__What is needed__: Check every line of the listing below for "优先扣款方式", and report how many lines have it, as a number with nothing more.

__Excerpted data__:
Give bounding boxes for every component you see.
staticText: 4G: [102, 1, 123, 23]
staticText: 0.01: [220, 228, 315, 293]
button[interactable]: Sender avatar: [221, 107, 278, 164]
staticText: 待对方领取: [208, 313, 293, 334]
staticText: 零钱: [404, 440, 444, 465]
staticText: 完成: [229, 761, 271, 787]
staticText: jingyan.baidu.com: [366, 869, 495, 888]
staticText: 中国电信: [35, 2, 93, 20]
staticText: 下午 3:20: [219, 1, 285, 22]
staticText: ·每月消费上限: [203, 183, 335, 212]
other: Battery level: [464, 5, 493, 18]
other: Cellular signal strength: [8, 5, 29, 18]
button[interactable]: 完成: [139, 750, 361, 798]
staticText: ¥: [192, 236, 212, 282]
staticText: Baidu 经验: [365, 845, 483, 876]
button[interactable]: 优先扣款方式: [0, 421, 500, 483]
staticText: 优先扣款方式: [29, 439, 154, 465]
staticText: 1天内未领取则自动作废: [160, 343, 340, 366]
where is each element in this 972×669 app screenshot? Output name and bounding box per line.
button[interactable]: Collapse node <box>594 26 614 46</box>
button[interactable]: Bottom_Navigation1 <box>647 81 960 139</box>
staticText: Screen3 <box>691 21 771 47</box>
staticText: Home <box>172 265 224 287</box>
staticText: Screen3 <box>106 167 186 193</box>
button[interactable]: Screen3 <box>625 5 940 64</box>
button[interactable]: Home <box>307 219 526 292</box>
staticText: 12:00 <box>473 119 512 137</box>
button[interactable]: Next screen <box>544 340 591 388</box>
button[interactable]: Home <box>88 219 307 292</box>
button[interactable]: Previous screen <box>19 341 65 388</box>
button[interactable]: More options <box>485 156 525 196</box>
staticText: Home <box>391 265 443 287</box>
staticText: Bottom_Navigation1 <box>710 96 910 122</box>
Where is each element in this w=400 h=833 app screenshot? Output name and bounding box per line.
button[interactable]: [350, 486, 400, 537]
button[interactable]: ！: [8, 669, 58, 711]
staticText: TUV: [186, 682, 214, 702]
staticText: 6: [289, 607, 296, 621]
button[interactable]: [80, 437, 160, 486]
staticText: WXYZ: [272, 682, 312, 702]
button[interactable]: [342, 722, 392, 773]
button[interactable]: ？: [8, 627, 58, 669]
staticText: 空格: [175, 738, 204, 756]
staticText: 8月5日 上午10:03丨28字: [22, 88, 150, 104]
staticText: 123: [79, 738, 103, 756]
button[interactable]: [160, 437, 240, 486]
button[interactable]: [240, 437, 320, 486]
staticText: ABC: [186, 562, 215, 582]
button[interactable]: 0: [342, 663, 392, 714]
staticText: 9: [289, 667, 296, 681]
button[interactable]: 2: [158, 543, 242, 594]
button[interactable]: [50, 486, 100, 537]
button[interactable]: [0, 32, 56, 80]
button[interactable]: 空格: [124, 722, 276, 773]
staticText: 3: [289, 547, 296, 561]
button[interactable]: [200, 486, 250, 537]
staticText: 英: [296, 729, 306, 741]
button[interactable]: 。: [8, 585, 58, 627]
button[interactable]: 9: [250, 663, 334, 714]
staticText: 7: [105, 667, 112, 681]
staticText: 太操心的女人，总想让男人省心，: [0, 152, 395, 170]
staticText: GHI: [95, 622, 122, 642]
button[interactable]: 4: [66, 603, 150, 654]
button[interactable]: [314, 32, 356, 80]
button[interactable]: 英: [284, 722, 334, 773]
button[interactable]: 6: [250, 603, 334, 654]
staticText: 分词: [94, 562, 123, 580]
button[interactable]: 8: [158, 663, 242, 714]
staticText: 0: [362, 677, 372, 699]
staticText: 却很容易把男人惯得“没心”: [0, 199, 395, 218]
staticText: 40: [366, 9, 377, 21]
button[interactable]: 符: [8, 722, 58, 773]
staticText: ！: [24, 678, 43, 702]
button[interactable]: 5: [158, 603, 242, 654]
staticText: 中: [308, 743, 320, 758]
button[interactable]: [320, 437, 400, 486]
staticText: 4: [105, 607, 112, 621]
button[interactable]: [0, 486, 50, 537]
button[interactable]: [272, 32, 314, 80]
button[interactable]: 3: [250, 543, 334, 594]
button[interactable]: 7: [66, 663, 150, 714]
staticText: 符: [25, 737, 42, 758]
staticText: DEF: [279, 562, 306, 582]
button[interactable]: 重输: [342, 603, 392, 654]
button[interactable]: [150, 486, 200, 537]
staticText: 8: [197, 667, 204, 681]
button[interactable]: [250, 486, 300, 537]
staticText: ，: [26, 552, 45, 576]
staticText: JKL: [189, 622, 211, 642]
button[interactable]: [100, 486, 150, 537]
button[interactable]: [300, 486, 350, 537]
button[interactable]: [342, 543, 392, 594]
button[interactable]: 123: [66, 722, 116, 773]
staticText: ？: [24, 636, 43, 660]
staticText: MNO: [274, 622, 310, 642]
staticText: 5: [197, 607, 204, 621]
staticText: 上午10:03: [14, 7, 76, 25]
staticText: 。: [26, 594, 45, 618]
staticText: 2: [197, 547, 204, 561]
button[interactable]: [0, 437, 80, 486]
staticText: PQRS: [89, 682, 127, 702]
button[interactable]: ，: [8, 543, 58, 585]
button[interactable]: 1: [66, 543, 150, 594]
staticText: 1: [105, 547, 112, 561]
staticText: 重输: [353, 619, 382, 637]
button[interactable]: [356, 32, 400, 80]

__Exercise response__: 2